The size of a GCTAEventAtom
object is 264 Bytes, which is about 2.3 times larger than the event written to disk. The difference mainly comes from the GCTAInstDir
member which takes 112 Bytes due to pre-computed information.
The IFAE20120510_50h
response predicts about 60000 events for 30 min, which corresponds to 16 MB in RAM and 7 MB on disk. The IFAE20120510_50h
response file takes 210 kB on disk. The binning of the response file is still relatively coarse, and it is certainly conceivable that the final response file takes a factor of 10 more on disk, i.e. 2 MB. As a rule of thumb, one can thus assume that a 30 min run will take 10 MB on disk and 20 MB in RAM. The following table summarizes the expected memory needs:
Duration | Disk | RAM |
30 min | 10 MB | 20 MB |
50 hr | 1 GB | 2 GB |
200 hr | 4 GB | 8 GB |
1 year | 28 GB | 56 GB |
30 years | 840 GB | 1.7 TB |
(1400 hr of observing time have been assumed per year).
As today laptops can accommodate a few GB of RAM, analyses of 50 hr can be done with the existing code in memory. Memory usage can be reduced by reducing the size of an GCTAEventAtom
object to the information that is needed for analysis. The minimal information is Right Ascension, Declination, energy and time, which would occupy 32 Bytes for double precision values.
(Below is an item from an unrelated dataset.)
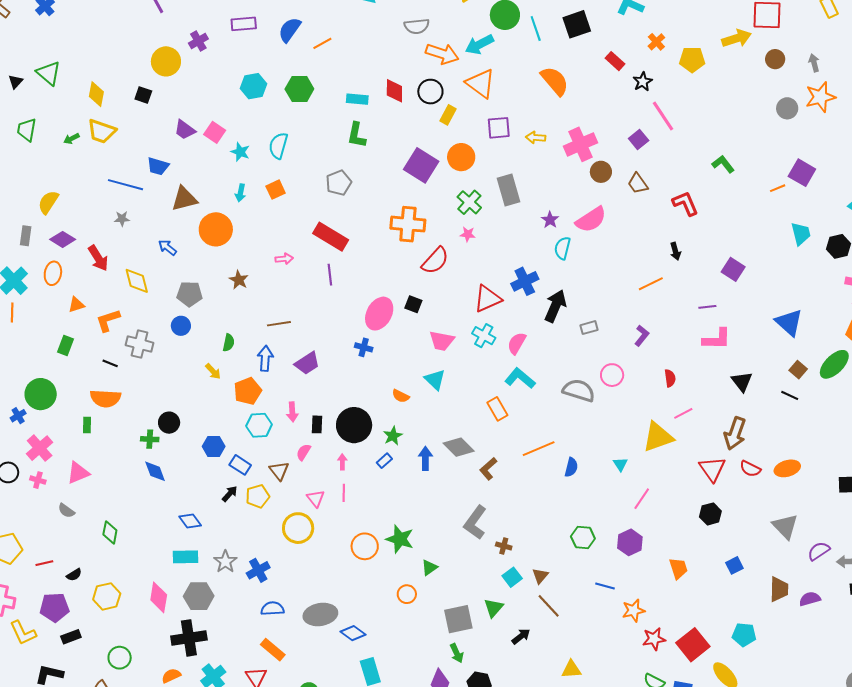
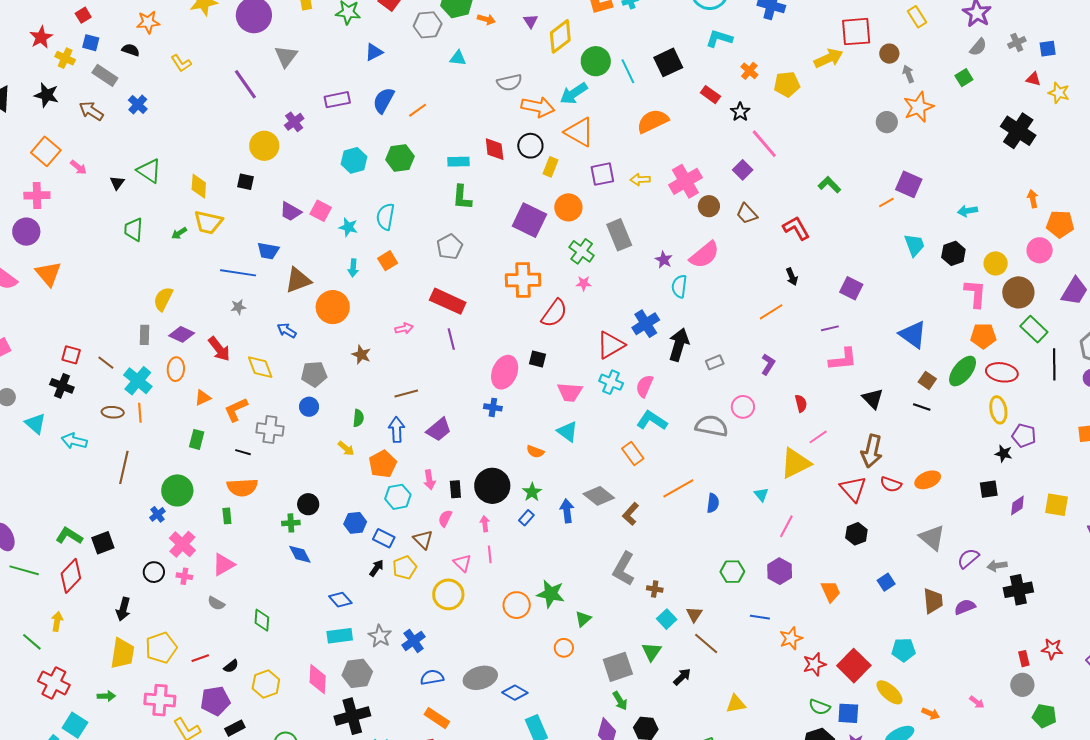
brown circle: (775, 59) -> (889, 54), moved
orange semicircle: (555, 81) -> (653, 121), turned -68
This corresponds to a factor of 8 reduction.
To go beyond the RAM memory limitations, data may be stored on disk when not used. This goes of course at the expense of computation speed.
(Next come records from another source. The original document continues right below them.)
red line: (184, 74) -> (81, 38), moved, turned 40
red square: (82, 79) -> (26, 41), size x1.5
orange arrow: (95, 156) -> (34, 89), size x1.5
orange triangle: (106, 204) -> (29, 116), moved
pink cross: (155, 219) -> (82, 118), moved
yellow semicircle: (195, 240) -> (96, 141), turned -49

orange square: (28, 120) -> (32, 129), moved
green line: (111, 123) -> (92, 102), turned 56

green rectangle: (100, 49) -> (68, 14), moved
#3 Updated by Knödlseder Jürgen about 10 years ago
- % Done changed from 0 to 20
ctobssim
now uses less memory when the execute()
method is called. In that case, events are written immediate to disk and are not kept in memory. They are however read back when needed.
#4 Updated by Knödlseder Jürgen about 10 years ago
- % Done changed from 20 to 50
I implemented a new logic in GCTAObservation
where the events are actually not loaded when reading information from an XML file. The read()
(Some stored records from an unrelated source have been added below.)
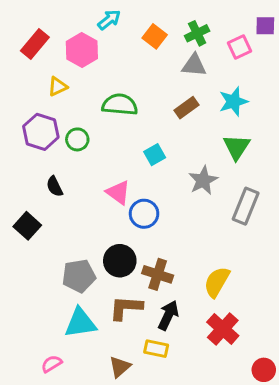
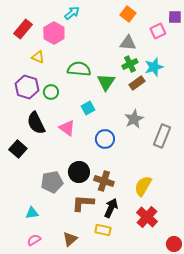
green cross: (197, 33) -> (130, 64), moved
orange square: (155, 36) -> (128, 14), moved
yellow triangle: (58, 86) -> (38, 57), turned 48
brown rectangle: (186, 108) -> (137, 83), moved
green triangle: (236, 147) -> (106, 82), moved
cyan square: (155, 155) -> (88, 108), moved
black semicircle: (55, 186) -> (36, 123), size x1.6
pink triangle: (118, 192) -> (67, 128), moved
blue circle: (144, 214) -> (105, 139), moved
cyan triangle: (80, 323) -> (32, 213), moved, size x0.6
brown triangle: (120, 367) -> (70, 239), moved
method now just stores the event file name, and the events()
method makes sure that the events are loaded if they are not yet online. To get rid of events once they have been loaded, the dispose_events()
method has been added.
With this logic, only minimal changes need to be done on the ctools
side.
#5 Updated by Knödlseder Jürgen about 10 years ago
- Description updated (diff)
#6 Updated by Knödlseder Jürgen about 10 years ago
- File test.py added
- Status changed from In Progress to Feedback
- % Done changed from 50 to 90
Attached a test script that I used to test a pipeline with reduced memory usage. Looks good from my side.
#7 Updated by Knödlseder Jürgen about 10 years ago
- Status changed from Feedback to Closed
- % Done changed from 90 to 100